After the play, Manning lay on the ground for a brief time, got up, and as Dungy told Peter King of SI.com and NBC Sports last September, shook his right arm "as if trying to get the feeling back in it."

From Boren's story:

"Earlier in the game," Dungy said, "I'm outraged that there was a flag for roughing-the-passer on Dwight Freeney for just grazing the quarterback's helmet. So I'm yelling at the ref [Scott Green], 'Where's the flag! Where's the flag!' And I don't yell much, but I did then. So I didn't notice Peyton calling timeout and being shaken up. Peyton came to the sideline and said to [backup] Jim Sorgi, 'Jim, start warming up.' As the timeout went on, he said to us, 'I can stay in, but we need to run the ball here.' "

"Then we sort of forgot about it at halftime, and Peyton seemed fine," Dungy said. "He lit it up in the second half. He was on fire [throwing for 244 yards and three touchdowns]. But that's the year we started cutting back on his throws at practice. I'm not putting two plus two together. I just figure he's getting older and he needs some time off, he's made enough throws. But now, as I look back on it, there's no doubt in my mind that this was the start of his neck problems."

"The guy wouldn't let go of my head," Manning said after the game of Daniels, who was fined $5,000 by the NFL for the hit. "I looked at my helmet to see if my head was in it."

Daniels, now the Redskins' director of player development, responded thusly on his Twitter account:

Funny how Tony Dungy is tracing Manning's neck problem back 5 years ago. I still to this day think it was a good hit and only fined because of who the QB was. Andre pulling him forward and my arm across his chess [sic]going opposite direction and he falls to his knees causing my arm to go higher. Refs saw same thing so that's why there was no flag. Sometimes as a QB you have to know the end of the road and get down instead of trying to make a spectacular throw. I have never been a dirty player so him getting hurt in that game was not me trying to hurt him but rather him being in crazy position. I think he has thrown for a million yards since then and taken a few other hits since 2006. #ItsFootball #Redskins:

Whether Daniels has a point or not, his contention that Williams never set up or knew of cash bounties for hits taking opponents out of games was categorically refuted by Matt Bowen of the National Football Post and the Chicago Tribune.
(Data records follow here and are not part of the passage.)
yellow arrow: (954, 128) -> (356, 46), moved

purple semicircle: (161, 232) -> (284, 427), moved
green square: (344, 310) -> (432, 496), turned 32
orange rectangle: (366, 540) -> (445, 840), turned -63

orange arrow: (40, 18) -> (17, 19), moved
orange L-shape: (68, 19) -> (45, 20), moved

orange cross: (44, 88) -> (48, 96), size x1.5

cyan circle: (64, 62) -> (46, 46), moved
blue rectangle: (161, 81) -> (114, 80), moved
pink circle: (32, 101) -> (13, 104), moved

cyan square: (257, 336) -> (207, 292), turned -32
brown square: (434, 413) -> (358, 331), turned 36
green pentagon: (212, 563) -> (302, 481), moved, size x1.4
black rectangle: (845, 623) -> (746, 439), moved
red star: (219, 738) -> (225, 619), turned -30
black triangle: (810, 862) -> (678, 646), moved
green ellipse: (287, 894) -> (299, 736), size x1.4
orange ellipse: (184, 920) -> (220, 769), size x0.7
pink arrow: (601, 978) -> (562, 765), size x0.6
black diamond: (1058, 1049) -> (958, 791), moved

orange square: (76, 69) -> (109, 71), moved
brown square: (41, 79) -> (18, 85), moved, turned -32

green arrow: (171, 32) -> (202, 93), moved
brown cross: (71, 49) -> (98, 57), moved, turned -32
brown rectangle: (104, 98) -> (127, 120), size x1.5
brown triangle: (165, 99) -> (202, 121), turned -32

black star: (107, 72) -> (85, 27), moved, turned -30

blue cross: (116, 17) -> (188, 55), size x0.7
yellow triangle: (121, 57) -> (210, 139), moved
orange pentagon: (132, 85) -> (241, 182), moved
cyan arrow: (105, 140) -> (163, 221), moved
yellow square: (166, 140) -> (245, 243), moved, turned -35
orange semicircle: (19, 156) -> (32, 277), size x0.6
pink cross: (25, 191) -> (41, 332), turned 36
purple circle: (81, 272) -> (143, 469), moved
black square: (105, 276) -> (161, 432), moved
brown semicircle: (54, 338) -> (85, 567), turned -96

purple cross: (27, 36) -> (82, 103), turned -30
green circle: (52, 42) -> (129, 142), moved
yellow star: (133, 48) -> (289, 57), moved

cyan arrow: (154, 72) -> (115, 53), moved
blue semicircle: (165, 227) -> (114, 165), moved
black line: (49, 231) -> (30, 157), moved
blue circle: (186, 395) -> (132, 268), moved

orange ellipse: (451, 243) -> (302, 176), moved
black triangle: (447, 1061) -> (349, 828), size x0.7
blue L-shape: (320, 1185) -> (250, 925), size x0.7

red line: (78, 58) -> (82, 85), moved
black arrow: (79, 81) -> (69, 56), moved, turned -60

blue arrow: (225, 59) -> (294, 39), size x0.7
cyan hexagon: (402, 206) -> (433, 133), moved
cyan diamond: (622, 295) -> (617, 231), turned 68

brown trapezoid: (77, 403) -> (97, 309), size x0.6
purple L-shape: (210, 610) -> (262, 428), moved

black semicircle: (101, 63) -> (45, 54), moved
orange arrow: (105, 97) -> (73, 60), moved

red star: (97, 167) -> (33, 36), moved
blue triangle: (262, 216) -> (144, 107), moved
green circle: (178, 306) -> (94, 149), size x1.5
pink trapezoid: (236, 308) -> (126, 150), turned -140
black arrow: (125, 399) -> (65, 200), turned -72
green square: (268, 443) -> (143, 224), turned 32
Bowen played strong safety in the NFL for seven years, and he's now one of the better Xs-and-Os analysts in the business. He played for Williams in 2004 and 2005, and wrote this in the Tribune about Williams' system, among other things:

The cash was kept stashed away at the team facility, in safe hands. After coaches reviewed Sunday's film, we paid it back out. Our accountability, governed by our accounting.

That's right. We got paid for big hits, clean hits by the rule book.

Money came in for more than watching a guy leave the field. We earned extra for interceptions, sacks and forced fumbles. If the till wasn't paid out, we just rolled it over.

Money jumped in the playoffs. A bigger stage equaled more coin. Instead of a few hundred dollars, now you got a thousand, maybe more, depending on the player.

That's the truth. I can't sugarcoat this. It was a system we all bought into.

I ate it up.

"If that meant playing through the whistle or going low on a tackle, I did it," Bowen went on to write, perhaps explaining the conflict between the way players feel -- the way they think they have to feel -- when they're in the game and after they retire.

"I don't regret any part of it. I can't. Williams is the best coach I ever played for in my years in the NFL, a true teacher who developed me as a player. I believed in him. I still do. That will never change."

But as Bowen also wrote, at some point in his life, he's going to have to sit down and tell his kids that "this league isn't for everyone. No doubt, it can be downright disgusting living by a win-at-all-costs mentality."

And whether Williams was the only one doing this or not over the last few seasons (at this point, let's have an I.Q. higher than that of a houseplant and assume that he wasn't), Bowen's stance that Williams was a teacher who developed him as a player puts the bull's eye entirely on his back. It's bad enough that Williams engaged in a system that shortened and ended the careers of some truly great players, and did so with malicious intent. Far worse is the fact that he instilled the idea in the heads of so many of his own players that this wasn't just the preferable way of doing things -- it was the right way to win.

In a sport just starting to see the danger from the high school level up as parents become more and more concerned about injuries inherent in football and the mindsets that help create them, Gregg Williams' way must send cold shivers down a lot of spines.

Even among those who knew exactly what he was doing.